Lower RMSE = better predictions.

In [None]:
from sklearn.metrics import mean_squared_error
from math import sqrt
def rmse(prediction, ground_truth):
    prediction = prediction[ground_truth.nonzero()].flatten() # Only consider predicted ratings that are actually rated by users
    ground_truth = ground_truth[ground_truth.nonzero()].flatten()
    return sqrt(mean_squared_error(prediction, ground_truth))

In [28]:
print('User-based CF RMSE: ' + str(rmse(user_prediction, test_data_matrix)))
print('Item-based CF RMSE: ' + str(rmse(item_prediction, test_data_matrix)))

User-based CF RMSE: 3.1127818146863335
Item-based CF RMSE: 3.4420188636509703


### Summary

Accuracy:
- User-based CF RMSE ≈ 3.11
- Item-based CF RMSE ≈ 3.44

=> User-based CF performed slightly better, suggesting user-to-user similarities captured stronger patterns.

## Model-Based Collaborative Filtering

### Concept Overview
Model-based collaborative filtering predicts ratings by **learning hidden factors** that explain user preferences and item characteristics, instead of relying solely on direct similarity between rating patterns. The most common model-based approach is **Matrix Factorization (MF)**, where we decompose the large, sparse user-item rating matrix into the product of lower-dimensional matrices that represent **latent features** (hidden patterns). 
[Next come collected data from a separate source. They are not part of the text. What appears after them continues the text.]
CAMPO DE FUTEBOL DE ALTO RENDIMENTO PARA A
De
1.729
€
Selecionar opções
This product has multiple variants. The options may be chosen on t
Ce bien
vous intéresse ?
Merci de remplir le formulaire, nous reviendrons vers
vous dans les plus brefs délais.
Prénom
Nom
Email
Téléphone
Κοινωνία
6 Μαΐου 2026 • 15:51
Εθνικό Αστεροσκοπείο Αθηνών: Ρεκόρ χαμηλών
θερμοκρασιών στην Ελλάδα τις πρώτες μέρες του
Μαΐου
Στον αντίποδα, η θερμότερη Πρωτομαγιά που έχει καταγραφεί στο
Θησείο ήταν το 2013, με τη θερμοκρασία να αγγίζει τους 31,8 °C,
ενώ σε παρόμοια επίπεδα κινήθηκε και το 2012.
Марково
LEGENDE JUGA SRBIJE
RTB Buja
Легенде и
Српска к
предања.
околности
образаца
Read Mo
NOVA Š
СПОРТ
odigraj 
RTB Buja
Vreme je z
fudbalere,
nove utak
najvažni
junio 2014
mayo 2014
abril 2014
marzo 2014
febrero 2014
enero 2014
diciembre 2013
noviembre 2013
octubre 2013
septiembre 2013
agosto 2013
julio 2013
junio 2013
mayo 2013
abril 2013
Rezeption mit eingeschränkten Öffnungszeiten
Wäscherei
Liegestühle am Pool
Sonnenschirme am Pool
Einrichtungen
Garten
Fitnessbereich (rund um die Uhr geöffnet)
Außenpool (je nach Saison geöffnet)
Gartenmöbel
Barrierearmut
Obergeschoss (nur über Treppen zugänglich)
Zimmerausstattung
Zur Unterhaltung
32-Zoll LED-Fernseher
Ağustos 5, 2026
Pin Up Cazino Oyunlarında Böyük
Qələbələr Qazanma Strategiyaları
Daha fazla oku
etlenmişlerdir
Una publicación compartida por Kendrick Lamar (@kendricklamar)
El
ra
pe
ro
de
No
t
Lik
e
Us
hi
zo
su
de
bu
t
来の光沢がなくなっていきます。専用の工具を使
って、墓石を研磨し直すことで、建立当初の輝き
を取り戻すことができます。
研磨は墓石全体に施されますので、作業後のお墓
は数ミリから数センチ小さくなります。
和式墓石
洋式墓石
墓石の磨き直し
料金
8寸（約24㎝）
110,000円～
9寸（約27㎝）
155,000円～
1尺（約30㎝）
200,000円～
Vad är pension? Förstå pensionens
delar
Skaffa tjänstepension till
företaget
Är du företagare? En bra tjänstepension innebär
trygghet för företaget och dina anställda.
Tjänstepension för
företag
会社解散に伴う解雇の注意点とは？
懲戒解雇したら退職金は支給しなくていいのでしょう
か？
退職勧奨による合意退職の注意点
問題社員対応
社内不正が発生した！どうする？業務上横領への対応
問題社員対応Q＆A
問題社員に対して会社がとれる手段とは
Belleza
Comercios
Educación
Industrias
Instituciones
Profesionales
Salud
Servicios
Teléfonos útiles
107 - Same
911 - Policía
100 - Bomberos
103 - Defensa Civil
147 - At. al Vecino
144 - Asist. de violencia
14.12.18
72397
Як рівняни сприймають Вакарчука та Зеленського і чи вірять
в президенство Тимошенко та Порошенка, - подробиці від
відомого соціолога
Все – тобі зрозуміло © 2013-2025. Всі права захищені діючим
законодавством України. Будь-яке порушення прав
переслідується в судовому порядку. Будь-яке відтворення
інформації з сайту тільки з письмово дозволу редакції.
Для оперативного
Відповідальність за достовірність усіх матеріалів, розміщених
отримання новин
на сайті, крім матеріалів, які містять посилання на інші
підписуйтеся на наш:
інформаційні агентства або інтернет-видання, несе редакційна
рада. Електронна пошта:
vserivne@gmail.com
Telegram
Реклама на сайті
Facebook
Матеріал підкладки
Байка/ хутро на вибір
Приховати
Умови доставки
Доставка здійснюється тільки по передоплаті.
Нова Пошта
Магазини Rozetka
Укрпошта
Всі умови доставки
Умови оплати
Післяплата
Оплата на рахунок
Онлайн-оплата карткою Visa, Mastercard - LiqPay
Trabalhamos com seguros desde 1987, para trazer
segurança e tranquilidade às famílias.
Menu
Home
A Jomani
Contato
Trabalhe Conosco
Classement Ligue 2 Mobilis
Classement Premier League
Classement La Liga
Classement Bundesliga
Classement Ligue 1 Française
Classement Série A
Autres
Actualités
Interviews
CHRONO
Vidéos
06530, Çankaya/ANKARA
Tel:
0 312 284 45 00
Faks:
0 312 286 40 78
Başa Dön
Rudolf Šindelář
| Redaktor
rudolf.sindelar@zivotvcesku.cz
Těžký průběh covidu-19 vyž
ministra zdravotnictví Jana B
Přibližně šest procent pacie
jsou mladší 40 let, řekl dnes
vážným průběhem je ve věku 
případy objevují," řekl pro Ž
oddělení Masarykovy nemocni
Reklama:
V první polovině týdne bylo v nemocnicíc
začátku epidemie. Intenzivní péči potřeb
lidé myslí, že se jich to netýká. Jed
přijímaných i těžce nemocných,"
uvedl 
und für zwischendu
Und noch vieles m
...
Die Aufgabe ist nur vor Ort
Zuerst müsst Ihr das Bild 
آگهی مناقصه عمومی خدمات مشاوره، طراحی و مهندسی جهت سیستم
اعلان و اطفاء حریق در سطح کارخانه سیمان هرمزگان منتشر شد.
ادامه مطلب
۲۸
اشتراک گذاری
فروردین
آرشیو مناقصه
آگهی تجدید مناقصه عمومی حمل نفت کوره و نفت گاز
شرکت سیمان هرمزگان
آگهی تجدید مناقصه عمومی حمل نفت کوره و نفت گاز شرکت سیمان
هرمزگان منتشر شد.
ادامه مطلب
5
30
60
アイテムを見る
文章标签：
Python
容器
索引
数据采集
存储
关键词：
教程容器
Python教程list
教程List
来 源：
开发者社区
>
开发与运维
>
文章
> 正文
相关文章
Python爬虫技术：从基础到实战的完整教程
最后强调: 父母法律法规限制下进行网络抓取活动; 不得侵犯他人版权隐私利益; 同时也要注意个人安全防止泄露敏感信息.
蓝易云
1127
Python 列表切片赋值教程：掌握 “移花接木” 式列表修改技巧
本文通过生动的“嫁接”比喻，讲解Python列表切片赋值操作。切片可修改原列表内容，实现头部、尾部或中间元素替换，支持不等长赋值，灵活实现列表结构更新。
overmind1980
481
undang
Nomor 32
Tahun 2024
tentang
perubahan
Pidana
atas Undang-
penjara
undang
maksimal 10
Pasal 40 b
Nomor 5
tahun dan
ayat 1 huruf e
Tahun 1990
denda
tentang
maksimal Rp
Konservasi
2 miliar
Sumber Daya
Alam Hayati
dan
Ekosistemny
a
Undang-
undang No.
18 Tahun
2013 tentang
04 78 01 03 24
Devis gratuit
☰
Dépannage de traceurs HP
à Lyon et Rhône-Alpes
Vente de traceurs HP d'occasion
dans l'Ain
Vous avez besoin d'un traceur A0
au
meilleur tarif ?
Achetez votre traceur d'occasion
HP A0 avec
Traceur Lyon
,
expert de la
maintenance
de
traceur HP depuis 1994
<u>Key idea</u>: Even if two users have not rated the same movies, they might share hidden preferences (e.g., "likes 80s sci-fi" or "prefers romantic comedies"). Matrix factorization uncovers these hidden dimensions and uses them to predict unknown ratings.

### How does it work
In this project, we will use a well-known matrix factorization method called **Singular value decomposition (SVD)**.

Given a user-item matrix ( R ) of size ( m x n ), matrix factorization approximates ( R ) as:

![alt text](image-3.png)

where:
- ( R ): the original matrix (e.g., user-item ratings).
- ( U ): a ( m x k ) orthogonal matrix representing user feature vectors ("latent factors").
- ( S ): a ( k x k ) diagonal matrix of singular values (strength of each factor).
- ( V^T ): a ( k x n ) transpose of matrix representing item feature vectors.

### Advantages
- Handles **sparsity** better than memory-based CF.
- Scales to large datasets.
- Captures deeper, abstract relationships (latent factors) beyond simple rating overlap.

### Limitations
- Need enough rating data to learn meaningful factors.
- Susceptible to cold-start problems (new users or new items with no ratings).
- SVD can be computationally expensive and may overfit if not regularized.

First, let's check the sparsity of the dataset:

In [None]:
sparsity=round(1.0-len(df)/float(n_users*n_items),3)
print('The sparsity level of MovieLens100K is ' +  str(sparsity*100) + '%')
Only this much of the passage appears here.